Problem requirements: Could you copy out all of the records below exactly, leaving out every picture?

———

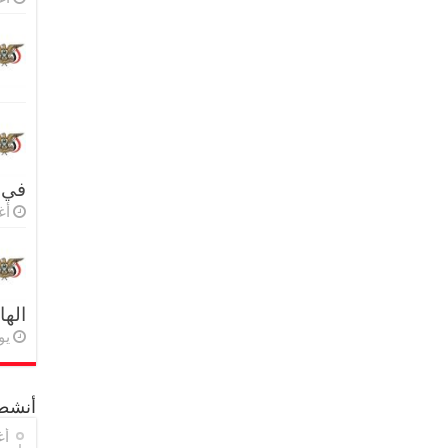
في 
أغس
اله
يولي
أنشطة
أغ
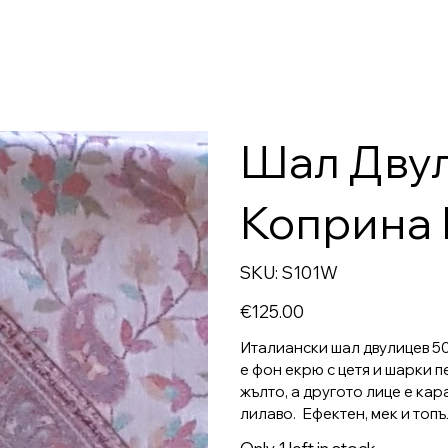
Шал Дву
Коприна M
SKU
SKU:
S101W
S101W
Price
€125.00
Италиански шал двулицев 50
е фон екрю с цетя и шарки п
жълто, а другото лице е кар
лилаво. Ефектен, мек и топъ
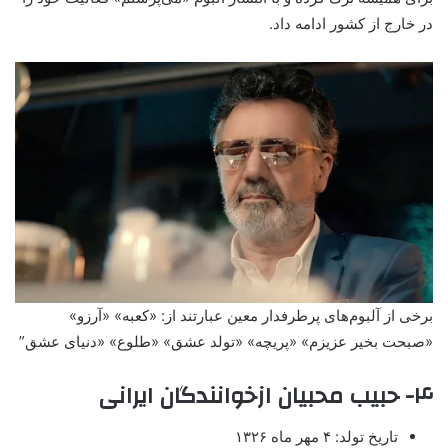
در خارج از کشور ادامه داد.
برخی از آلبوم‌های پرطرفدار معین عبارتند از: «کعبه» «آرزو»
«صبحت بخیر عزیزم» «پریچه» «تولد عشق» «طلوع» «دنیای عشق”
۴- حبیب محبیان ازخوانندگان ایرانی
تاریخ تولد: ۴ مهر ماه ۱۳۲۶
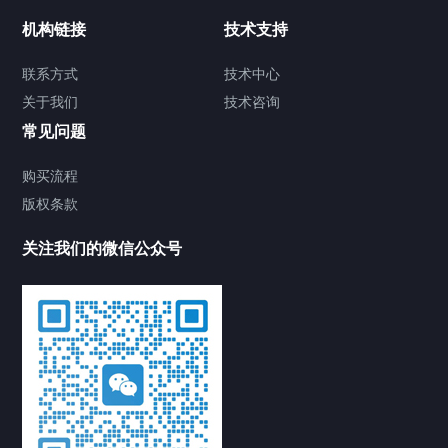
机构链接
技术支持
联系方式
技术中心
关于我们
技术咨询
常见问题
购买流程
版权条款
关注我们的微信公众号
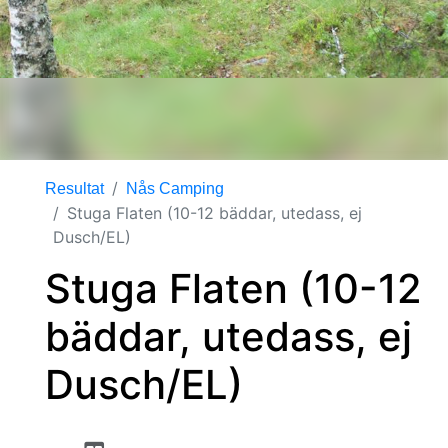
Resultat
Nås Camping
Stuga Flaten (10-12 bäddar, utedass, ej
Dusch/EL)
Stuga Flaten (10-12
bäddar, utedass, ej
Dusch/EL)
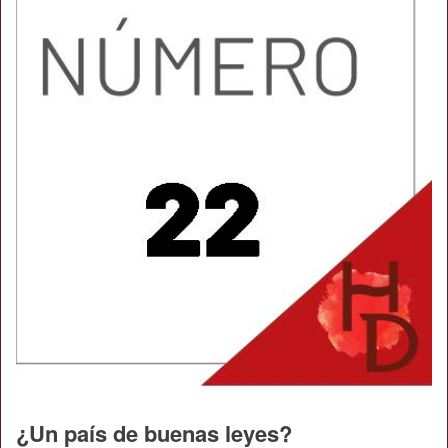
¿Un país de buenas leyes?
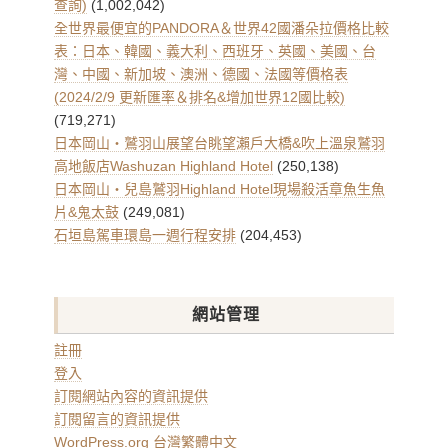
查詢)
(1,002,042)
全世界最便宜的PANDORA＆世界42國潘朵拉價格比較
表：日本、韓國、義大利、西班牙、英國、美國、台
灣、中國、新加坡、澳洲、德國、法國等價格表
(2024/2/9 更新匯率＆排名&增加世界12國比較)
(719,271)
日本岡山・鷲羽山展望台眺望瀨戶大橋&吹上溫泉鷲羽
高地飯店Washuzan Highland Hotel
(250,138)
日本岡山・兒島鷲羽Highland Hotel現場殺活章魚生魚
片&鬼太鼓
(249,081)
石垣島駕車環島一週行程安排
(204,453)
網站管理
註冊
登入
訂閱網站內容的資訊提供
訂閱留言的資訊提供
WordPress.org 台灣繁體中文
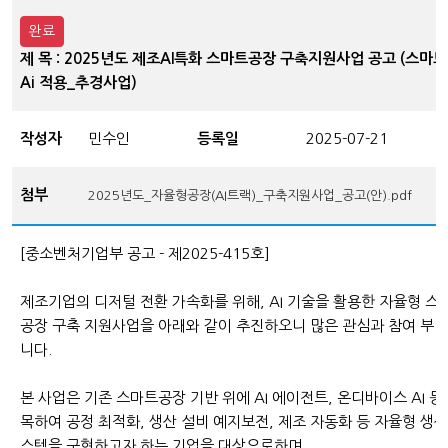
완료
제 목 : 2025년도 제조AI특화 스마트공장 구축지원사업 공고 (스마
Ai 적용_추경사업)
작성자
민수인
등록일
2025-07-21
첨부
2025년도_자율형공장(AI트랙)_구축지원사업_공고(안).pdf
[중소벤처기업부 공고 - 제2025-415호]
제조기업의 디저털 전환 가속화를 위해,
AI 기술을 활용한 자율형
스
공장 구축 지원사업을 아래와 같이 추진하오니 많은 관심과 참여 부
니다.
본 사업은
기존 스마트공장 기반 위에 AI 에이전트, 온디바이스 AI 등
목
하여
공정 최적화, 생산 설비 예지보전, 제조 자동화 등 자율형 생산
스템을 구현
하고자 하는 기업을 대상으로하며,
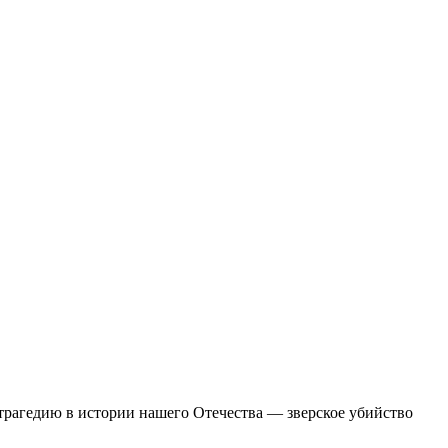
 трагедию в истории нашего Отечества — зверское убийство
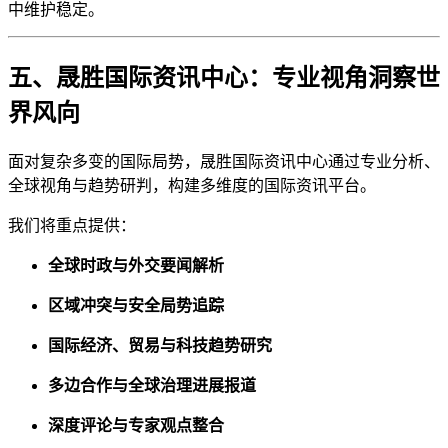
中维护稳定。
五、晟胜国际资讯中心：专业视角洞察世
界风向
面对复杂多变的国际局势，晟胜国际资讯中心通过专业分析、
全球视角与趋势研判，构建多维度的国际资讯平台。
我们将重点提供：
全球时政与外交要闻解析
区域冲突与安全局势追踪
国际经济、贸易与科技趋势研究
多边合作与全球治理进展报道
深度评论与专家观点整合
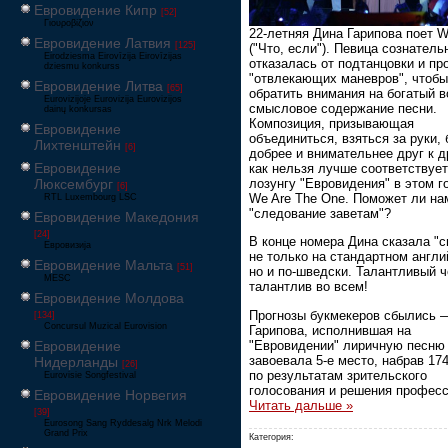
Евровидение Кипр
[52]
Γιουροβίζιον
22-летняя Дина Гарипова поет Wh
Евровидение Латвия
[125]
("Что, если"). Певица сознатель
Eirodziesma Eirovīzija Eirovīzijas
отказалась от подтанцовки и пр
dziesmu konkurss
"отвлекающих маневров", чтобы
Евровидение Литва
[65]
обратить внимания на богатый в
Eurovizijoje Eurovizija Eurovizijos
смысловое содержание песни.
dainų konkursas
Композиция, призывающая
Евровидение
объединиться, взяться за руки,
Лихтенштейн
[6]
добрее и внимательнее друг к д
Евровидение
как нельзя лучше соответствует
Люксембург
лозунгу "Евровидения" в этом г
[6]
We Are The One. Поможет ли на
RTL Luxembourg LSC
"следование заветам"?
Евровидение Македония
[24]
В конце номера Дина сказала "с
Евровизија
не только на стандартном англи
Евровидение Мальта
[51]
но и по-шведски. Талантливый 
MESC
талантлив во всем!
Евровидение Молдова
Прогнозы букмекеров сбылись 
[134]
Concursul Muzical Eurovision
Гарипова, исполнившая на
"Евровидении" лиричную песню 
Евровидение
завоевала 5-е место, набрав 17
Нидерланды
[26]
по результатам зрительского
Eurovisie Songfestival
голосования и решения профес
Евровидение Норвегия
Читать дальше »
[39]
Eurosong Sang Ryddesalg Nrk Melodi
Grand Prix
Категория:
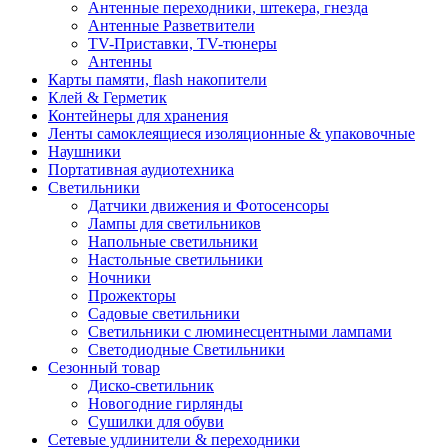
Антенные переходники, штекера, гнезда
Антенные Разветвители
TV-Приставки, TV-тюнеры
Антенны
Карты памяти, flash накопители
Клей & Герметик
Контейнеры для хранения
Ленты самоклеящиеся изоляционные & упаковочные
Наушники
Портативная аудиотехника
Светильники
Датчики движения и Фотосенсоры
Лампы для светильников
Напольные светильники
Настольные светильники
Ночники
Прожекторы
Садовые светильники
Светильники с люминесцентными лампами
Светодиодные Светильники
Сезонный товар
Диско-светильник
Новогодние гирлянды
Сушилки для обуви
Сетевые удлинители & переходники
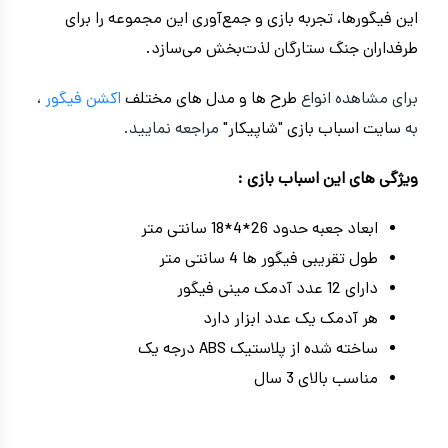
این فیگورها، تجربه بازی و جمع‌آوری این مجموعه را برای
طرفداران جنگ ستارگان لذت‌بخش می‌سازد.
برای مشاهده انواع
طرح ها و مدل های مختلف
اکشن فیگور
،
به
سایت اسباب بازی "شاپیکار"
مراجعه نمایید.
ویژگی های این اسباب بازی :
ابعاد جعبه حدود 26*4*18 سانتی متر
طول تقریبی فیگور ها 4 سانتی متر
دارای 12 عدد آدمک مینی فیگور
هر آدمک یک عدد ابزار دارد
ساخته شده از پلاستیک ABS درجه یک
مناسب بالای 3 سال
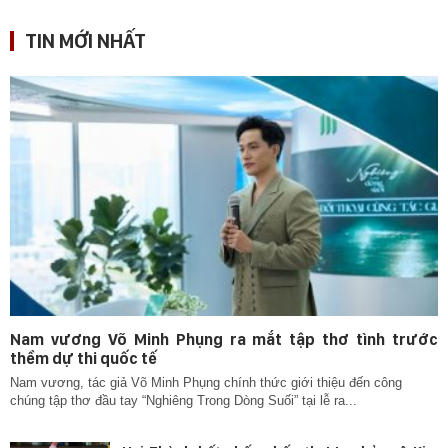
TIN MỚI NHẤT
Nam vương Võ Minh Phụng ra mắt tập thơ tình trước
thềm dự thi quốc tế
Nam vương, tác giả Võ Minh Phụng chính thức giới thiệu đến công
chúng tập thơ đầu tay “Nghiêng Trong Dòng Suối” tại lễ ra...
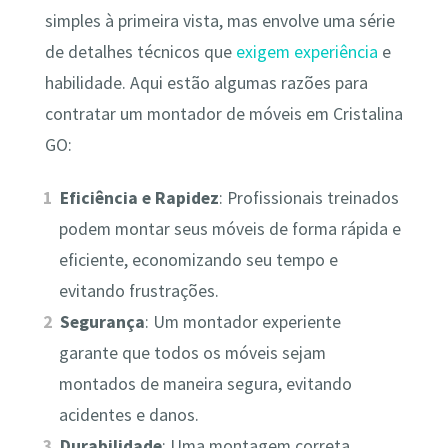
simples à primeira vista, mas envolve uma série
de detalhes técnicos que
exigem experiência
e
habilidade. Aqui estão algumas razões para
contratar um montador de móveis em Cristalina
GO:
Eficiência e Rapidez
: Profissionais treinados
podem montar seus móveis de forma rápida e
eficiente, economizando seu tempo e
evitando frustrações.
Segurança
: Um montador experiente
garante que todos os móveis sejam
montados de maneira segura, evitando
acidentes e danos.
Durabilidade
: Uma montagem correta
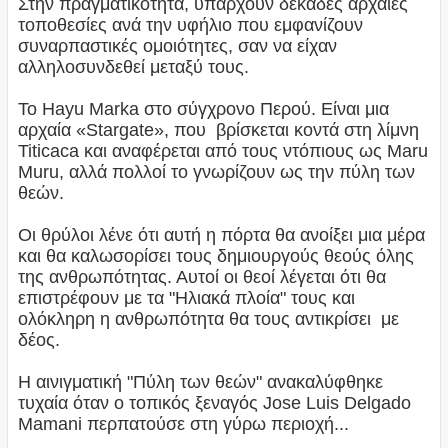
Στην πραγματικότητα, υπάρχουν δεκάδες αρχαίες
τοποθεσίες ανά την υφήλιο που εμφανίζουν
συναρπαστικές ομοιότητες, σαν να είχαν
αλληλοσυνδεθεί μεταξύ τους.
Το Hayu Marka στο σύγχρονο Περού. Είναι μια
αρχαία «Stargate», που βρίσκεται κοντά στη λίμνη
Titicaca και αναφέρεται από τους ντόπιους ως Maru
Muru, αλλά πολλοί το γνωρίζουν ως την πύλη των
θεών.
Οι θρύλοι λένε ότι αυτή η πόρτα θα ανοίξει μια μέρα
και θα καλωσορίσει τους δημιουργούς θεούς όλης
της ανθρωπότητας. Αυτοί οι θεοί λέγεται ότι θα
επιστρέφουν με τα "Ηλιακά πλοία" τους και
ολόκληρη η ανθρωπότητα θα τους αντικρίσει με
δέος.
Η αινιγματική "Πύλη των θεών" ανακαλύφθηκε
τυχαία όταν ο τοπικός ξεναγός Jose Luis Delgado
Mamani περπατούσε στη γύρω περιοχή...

———

Your solution:
في 
أغس
اله
يولي
أنشطة
أغ
Шал Дву
Коприна M
SKU
SKU:
S101W
S101W
Price
€125.00
Италиански шал двулицев 50
е фон екрю с цетя и шарки п
жълто, а другото лице е кар
лилаво. Ефектен, мек и топъ
در خارج از کشور ادامه داد.
برخی از آلبوم‌های پرطرفدار معین عبارتند از: «کعبه» «آرزو»
«صبحت بخیر عزیزم» «پریچه» «تولد عشق» «طلوع» «دنیای عشق”
۴- حبیب محبیان ازخوانندگان ایرانی
تاریخ تولد: ۴ مهر ماه ۱۳۲۶
机构链接
技术支持
联系方式
技术中心
关于我们
技术咨询
常见问题
购买流程
版权条款
关注我们的微信公众号
Resultat
Nås Camping
Stuga Flaten (10-12 bäddar, utedass, ej
Dusch/EL)
Stuga Flaten (10-12
bäddar, utedass, ej
Dusch/EL)
¿Un país de buenas leyes?
查詢)
(1,002,042)
全世界最便宜的PANDORA＆世界42國潘朵拉價格比較
表：日本、韓國、義大利、西班牙、英國、美國、台
灣、中國、新加坡、澳洲、德國、法國等價格表
(2024/2/9 更新匯率＆排名&增加世界12國比較)
(719,271)
日本岡山・鷲羽山展望台眺望瀨戶大橋&吹上溫泉鷲羽
高地飯店Washuzan Highland Hotel
(250,138)
日本岡山・兒島鷲羽Highland Hotel現場殺活章魚生魚
片&鬼太鼓
(249,081)
石垣島駕車環島一週行程安排
(204,453)
網站管理
註冊
登入
訂閱網站內容的資訊提供
訂閱留言的資訊提供
WordPress.org 台灣繁體中文
완료
제 목 : 2025년도 제조AI특화 스마트공장 구축지원사업 공고 (스마
Ai 적용_추경사업)
작성자
민수인
등록일
2025-07-21
첨부
2025년도_자율형공장(AI트랙)_구축지원사업_공고(안).pdf
[중소벤처기업부 공고 - 제2025-415호]
제조기업의 디저털 전환 가속화를 위해,
AI 기술을 활용한 자율형
스
공장 구축 지원사업을 아래와 같이 추진하오니 많은 관심과 참여 부
니다.
본 사업은
기존 스마트공장 기반 위에 AI 에이전트, 온디바이스 AI 등
목
하여
공정 최적화, 생산 설비 예지보전, 제조 자동화 등 자율형 생산
스템을 구현
하고자 하는 기업을 대상으로하며,
 трагедию в истории нашего Отечества — зверское убийство
中维护稳定。
五、晟胜国际资讯中心：专业视角洞察世
界风向
面对复杂多变的国际局势，晟胜国际资讯中心通过专业分析、
全球视角与趋势研判，构建多维度的国际资讯平台。
我们将重点提供：
全球时政与外交要闻解析
区域冲突与安全局势追踪
国际经济、贸易与科技趋势研究
多边合作与全球治理进展报道
深度评论与专家观点整合
Евровидение Кипр
[52]
Γιουροβίζιον
22-летняя Дина Гарипова поет Wh
Евровидение Латвия
[125]
("Что, если"). Певица сознатель
Eirodziesma Eirovīzija Eirovīzijas
отказалась от подтанцовки и пр
dziesmu konkurss
"отвлекающих маневров", чтобы
Евровидение Литва
[65]
обратить внимания на богатый в
Eurovizijoje Eurovizija Eurovizijos
смысловое содержание песни.
dainų konkursas
Композиция, призывающая
Евровидение
объединиться, взяться за руки,
Лихтенштейн
[6]
добрее и внимательнее друг к д
Евровидение
как нельзя лучше соответствует
Люксембург
лозунгу "Евровидения" в этом г
[6]
We Are The One. Поможет ли на
RTL Luxembourg LSC
"следование заветам"?
Евровидение Македония
[24]
В конце номера Дина сказала "с
Евровизија
не только на стандартном англи
Евровидение Мальта
[51]
но и по-шведски. Талантливый 
MESC
талантлив во всем!
Евровидение Молдова
Прогнозы букмекеров сбылись 
[134]
Concursul Muzical Eurovision
Гарипова, исполнившая на
"Евровидении" лиричную песню 
Евровидение
завоевала 5-е место, набрав 17
Нидерланды
[26]
по результатам зрительского
Eurovisie Songfestival
голосования и решения профес
Евровидение Норвегия
Читать дальше »
[39]
Eurosong Sang Ryddesalg Nrk Melodi
Grand Prix
Категория:
Антенные переходники, штекера, гнезда
Антенные Разветвители
TV-Приставки, TV-тюнеры
Антенны
Карты памяти, flash накопители
Клей & Герметик
Контейнеры для хранения
Ленты самоклеящиеся изоляционные & упаковочные
Наушники
Портативная аудиотехника
Светильники
Датчики движения и Фотосенсоры
Лампы для светильников
Напольные светильники
Настольные светильники
Ночники
Прожекторы
Садовые светильники
Светильники с люминесцентными лампами
Светодиодные Светильники
Сезонный товар
Диско-светильник
Новогодние гирлянды
Сушилки для обуви
Сетевые удлинители & переходники
این فیگورها، تجربه بازی و جمع‌آوری این مجموعه را برای
طرفداران جنگ ستارگان لذت‌بخش می‌سازد.
برای مشاهده انواع
طرح ها و مدل های مختلف
اکشن فیگور
،
به
سایت اسباب بازی "شاپیکار"
مراجعه نمایید.
ویژگی های این اسباب بازی :
ابعاد جعبه حدود 26*4*18 سانتی متر
طول تقریبی فیگور ها 4 سانتی متر
دارای 12 عدد آدمک مینی فیگور
هر آدمک یک عدد ابزار دارد
ساخته شده از پلاستیک ABS درجه یک
مناسب بالای 3 سال
TIN MỚI NHẤT
Nam vương Võ Minh Phụng ra mắt tập thơ tình trước
thềm dự thi quốc tế
Nam vương, tác giả Võ Minh Phụng chính thức giới thiệu đến công
chúng tập thơ đầu tay “Nghiêng Trong Dòng Suối” tại lễ ra...
simples à primeira vista, mas envolve uma série
de detalhes técnicos que
exigem experiência
e
habilidade. Aqui estão algumas razões para
contratar um montador de móveis em Cristalina
GO:
Eficiência e Rapidez
: Profissionais treinados
podem montar seus móveis de forma rápida e
eficiente, economizando seu tempo e
evitando frustrações.
Segurança
: Um montador experiente
garante que todos os móveis sejam
montados de maneira segura, evitando
acidentes e danos.
Durabilidade
: Uma montagem correta
Στην πραγματικότητα, υπάρχουν δεκάδες αρχαίες
τοποθεσίες ανά την υφήλιο που εμφανίζουν
συναρπαστικές ομοιότητες, σαν να είχαν
αλληλοσυνδεθεί μεταξύ τους.
Το Hayu Marka στο σύγχρονο Περού. Είναι μια
αρχαία «Stargate», που βρίσκεται κοντά στη λίμνη
Titicaca και αναφέρεται από τους ντόπιους ως Maru
Muru, αλλά πολλοί το γνωρίζουν ως την πύλη των
θεών.
Οι θρύλοι λένε ότι αυτή η πόρτα θα ανοίξει μια μέρα
και θα καλωσορίσει τους δημιουργούς θεούς όλης
της ανθρωπότητας. Αυτοί οι θεοί λέγεται ότι θα
επιστρέφουν με τα "Ηλιακά πλοία" τους και
ολόκληρη η ανθρωπότητα θα τους αντικρίσει με
δέος.
Η αινιγματική "Πύλη των θεών" ανακαλύφθηκε
τυχαία όταν ο τοπικός ξεναγός Jose Luis Delgado
Mamani περπατούσε στη γύρω περιοχή...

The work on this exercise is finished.